● **Your objective**
What is needed is an exact transcription of the listing, with the images removed.

● **Supplied information**
________

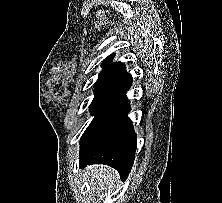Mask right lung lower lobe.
<instances>
[{"label": "right lung lower lobe", "mask_w": 222, "mask_h": 203, "mask_svg": "<svg viewBox=\"0 0 222 203\" xmlns=\"http://www.w3.org/2000/svg\"><path fill=\"white\" fill-rule=\"evenodd\" d=\"M131 83L94 113L81 137L80 166L105 164L114 167L125 180L136 150V133L127 117L130 106L125 95Z\"/></svg>", "instance_id": "98d812e1"}]
</instances>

________

● **Exercise output**
Mask right lung lower lobe.
<instances>
[{"label": "right lung lower lobe", "mask_w": 222, "mask_h": 203, "mask_svg": "<svg viewBox=\"0 0 222 203\" xmlns=\"http://www.w3.org/2000/svg\"><path fill=\"white\" fill-rule=\"evenodd\" d=\"M131 83L94 113L81 137L80 166L105 164L114 167L125 180L136 150V133L127 117L130 106L125 95Z\"/></svg>", "instance_id": "98d812e1"}]
</instances>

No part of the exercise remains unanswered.